[Opening The data section]

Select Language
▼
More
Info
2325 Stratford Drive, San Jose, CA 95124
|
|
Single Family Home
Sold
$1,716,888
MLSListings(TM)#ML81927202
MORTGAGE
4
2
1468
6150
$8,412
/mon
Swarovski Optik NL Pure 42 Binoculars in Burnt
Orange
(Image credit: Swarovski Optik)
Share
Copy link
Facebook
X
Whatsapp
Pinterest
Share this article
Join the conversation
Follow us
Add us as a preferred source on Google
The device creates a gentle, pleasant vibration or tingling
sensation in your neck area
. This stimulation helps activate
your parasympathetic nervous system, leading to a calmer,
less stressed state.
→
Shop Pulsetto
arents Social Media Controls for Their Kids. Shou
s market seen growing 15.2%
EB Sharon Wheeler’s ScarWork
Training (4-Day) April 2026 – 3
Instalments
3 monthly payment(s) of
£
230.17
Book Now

[Closing The data section]
[Opening The data section]

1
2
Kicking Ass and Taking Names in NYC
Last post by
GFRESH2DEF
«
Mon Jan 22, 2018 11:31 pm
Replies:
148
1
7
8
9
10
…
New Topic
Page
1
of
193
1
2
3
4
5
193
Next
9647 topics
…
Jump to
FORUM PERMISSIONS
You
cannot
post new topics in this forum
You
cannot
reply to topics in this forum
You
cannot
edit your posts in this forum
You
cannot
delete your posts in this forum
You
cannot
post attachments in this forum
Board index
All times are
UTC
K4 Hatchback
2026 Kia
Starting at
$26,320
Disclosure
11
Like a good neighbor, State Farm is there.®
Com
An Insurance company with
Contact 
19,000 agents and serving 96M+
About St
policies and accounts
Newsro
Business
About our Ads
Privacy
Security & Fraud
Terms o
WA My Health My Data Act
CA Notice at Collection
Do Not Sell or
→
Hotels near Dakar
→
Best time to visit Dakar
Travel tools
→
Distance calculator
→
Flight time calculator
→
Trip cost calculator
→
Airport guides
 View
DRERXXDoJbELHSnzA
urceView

[Closing The data section]
[Opening The data section]

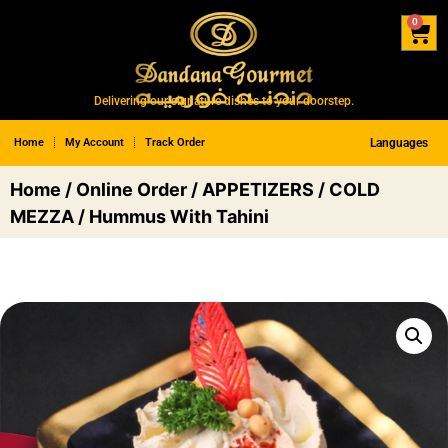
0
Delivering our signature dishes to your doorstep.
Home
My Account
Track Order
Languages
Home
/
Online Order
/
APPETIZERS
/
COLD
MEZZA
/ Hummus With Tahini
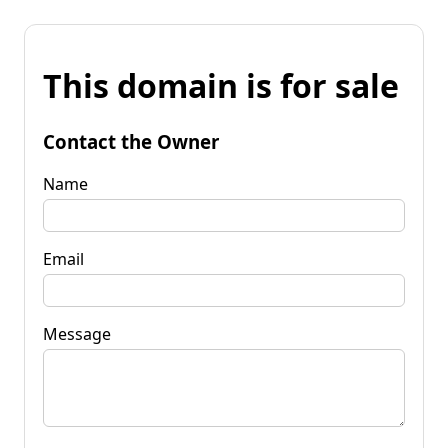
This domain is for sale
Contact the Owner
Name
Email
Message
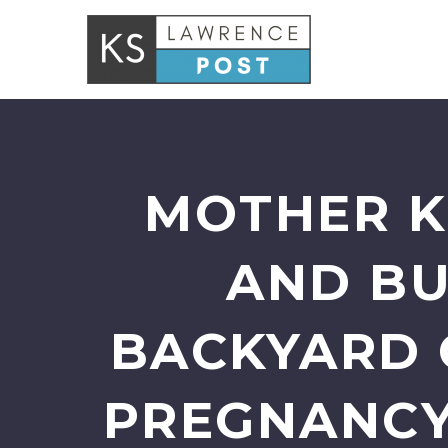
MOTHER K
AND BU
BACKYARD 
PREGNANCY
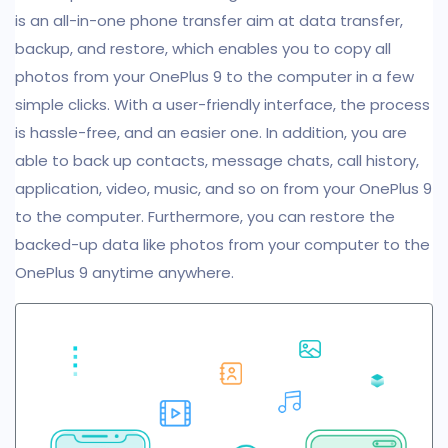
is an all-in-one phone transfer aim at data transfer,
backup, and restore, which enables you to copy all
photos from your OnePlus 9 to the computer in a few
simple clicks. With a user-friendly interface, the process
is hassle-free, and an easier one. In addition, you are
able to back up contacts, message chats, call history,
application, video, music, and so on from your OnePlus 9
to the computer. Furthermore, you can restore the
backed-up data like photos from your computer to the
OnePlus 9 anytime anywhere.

[Closing The data section]

Work to be completed — Reproduce exactly, and with no other material, the lines between those holding "backed-up data like" and "OnePlus 9 anytime anywhere.", inclusive.

Solved exercise —
backed-up data like photos from your computer to the
OnePlus 9 anytime anywhere.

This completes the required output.